Every journey begins with a single step. The challenge, however, is knowing which way to go and how long it will take to get there.
The U.S. men’s national soccer team, currently without a permanent coach, general manager or any real sense of direction, doesn’t know either of those things. Yet it took an uneven first step on its journey to the next World Cup on Wednesday just the same, dropping a 2-1 decision to Serbia before a sparse crowd at newly christened BMO Stadium.
With the U.S. co-hosting the 2026 World Cup, alongside Canada and Mexico, the pressure already is building for the Americans to make a deep run in the tournament. The U.S. has gotten as far as the quarterfinals just once in the modern era, and anything short of the final eight in 2026 would be considered a disappointment.
Wednesday’s young, inexperienced team won’t be the World Cup one; lacking a FIFA competition window,
the U.S. was unable to call in the European-based core of its roster. Instead, caretaker coach Anthony Hudson summoned five players from last year’s World Cup team and 13 others who had never appeared in a game for the senior national team.
But then the journey to becoming a World Cup player also begins with a single step and the January camp often has provided that: Since 1999, 30 men who made their first or second appearance for the national team in the first camp of a calendar year have gone on to play in a World Cup, among them Landon Donovan, Clint Dempsey and Jozy Altidore, the three leading scorers in team history.
That’s a track record Hudson is hoping to build on, continuing the philosophy of Gregg Berhalter, who tried out 88 players while putting together the best record for a men’s coach in U.S. Soccer history in his four years in charge. Hudson’s starting lineup Wednesday including seven debutantes and three others playing just their second game with the U.S. The Americans hadn’t seen that many starters make their international debut in one game since 1988.
“Overall I was really pleased with the performance,” said Hudson, an assistant during last month’s World Cup who is running the team as U.S. Soccer mulls its future with Berhalter, whose contract expired at the end of last year. “Individually there were some really, really big performances.

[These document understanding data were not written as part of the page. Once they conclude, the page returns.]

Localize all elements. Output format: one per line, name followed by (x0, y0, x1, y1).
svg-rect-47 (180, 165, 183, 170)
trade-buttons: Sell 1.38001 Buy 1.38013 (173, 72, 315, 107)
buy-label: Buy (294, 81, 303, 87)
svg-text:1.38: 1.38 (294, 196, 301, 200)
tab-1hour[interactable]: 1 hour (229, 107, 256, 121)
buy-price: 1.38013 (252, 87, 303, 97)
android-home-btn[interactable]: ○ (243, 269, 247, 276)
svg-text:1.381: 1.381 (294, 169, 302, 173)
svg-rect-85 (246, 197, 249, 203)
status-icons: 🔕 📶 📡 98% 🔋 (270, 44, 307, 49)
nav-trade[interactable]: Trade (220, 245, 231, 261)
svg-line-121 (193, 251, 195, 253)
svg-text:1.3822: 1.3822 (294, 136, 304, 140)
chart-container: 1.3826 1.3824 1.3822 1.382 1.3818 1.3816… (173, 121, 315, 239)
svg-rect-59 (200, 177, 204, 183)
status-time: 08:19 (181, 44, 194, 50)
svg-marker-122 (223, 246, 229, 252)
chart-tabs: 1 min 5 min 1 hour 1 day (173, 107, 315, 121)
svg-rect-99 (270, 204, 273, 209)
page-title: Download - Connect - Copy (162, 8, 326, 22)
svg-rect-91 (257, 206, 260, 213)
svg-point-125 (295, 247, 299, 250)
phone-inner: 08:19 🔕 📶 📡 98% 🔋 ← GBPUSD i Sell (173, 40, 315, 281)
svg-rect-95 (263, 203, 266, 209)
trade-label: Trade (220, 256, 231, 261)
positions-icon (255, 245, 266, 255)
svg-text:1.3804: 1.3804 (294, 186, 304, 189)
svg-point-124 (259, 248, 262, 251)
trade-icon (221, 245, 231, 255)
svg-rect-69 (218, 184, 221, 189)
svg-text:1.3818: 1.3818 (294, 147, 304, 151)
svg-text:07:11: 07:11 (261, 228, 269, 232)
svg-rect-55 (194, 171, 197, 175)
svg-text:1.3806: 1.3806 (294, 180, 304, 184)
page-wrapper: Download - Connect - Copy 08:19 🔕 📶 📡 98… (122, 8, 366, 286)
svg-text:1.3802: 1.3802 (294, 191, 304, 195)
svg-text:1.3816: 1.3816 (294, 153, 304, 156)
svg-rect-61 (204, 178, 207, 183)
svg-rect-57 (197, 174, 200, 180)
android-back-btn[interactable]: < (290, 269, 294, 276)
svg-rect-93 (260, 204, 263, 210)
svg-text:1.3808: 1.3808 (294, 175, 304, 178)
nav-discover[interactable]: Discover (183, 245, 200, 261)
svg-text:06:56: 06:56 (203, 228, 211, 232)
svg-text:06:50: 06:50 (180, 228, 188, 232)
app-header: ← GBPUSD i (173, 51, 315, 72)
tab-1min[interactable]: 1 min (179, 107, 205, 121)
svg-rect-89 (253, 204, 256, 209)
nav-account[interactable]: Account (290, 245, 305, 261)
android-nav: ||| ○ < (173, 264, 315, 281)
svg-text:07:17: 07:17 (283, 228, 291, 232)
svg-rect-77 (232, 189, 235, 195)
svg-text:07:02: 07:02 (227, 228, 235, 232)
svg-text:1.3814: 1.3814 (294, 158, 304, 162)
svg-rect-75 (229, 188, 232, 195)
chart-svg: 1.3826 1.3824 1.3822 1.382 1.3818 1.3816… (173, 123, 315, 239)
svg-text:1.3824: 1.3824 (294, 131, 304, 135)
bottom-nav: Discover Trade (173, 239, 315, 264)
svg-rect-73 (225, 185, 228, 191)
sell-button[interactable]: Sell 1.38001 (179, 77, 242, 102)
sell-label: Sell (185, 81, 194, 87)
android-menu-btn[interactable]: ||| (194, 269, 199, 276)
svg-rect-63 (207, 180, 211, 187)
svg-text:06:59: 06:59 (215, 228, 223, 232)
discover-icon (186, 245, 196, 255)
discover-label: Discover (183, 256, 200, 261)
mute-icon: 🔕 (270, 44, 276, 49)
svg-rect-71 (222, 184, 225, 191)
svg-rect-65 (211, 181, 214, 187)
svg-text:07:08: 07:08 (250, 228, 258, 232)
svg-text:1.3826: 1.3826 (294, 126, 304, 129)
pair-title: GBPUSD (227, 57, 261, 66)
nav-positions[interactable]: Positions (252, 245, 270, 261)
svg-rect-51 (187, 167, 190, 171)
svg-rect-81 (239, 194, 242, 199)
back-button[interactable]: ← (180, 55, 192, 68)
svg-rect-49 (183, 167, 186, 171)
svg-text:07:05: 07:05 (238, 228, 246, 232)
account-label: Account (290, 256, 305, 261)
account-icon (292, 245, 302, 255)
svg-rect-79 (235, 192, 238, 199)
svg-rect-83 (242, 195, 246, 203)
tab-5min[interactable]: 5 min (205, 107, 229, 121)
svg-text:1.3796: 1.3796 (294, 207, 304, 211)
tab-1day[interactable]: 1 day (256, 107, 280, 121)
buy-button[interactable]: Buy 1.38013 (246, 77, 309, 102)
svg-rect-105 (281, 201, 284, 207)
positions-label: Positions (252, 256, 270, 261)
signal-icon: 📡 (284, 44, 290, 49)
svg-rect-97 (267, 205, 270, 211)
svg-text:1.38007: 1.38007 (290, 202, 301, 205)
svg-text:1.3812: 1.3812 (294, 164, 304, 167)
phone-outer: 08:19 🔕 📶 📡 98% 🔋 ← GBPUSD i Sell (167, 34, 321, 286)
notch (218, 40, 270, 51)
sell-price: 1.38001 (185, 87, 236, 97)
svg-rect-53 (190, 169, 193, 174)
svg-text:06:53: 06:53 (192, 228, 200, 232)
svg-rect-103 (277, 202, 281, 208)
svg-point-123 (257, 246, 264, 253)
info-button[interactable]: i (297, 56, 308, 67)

I thought we showed a lot of bravery. Very attack-minded. I love the fact that players were really driving to get forward.
“I’m disappointed obviously with the result. But the way they went about the game was [positive].”
Seven starters are dual nationals and two of them teamed up to give the U.S. the early lead, with Brandon Vázquez heading in Julian Gressel’s long cross from the right wing in the 29th minute. But after a solid opening halfhour, the team’s youth and inexperience showed up, allowing Serbia to tie the score on Luka Ilic’s free kick through the U.S. wall just before the intermission, then take the lead less than a minute into the second half when Nikola Stulic poked the ball away from a tentative Jalen Neal and into the path of teammate Veljko Simic, who banged home a right-footed shot from the center of the box.
Cade Cowell, one of five teenagers on the U.S. roster, had two chances to tie the score 10 minutes later, but he banged shots off both posts just 20 seconds apart. The U.S. won the possession battle handily and outshot Serbia 20-11, but just five of those tries were on target.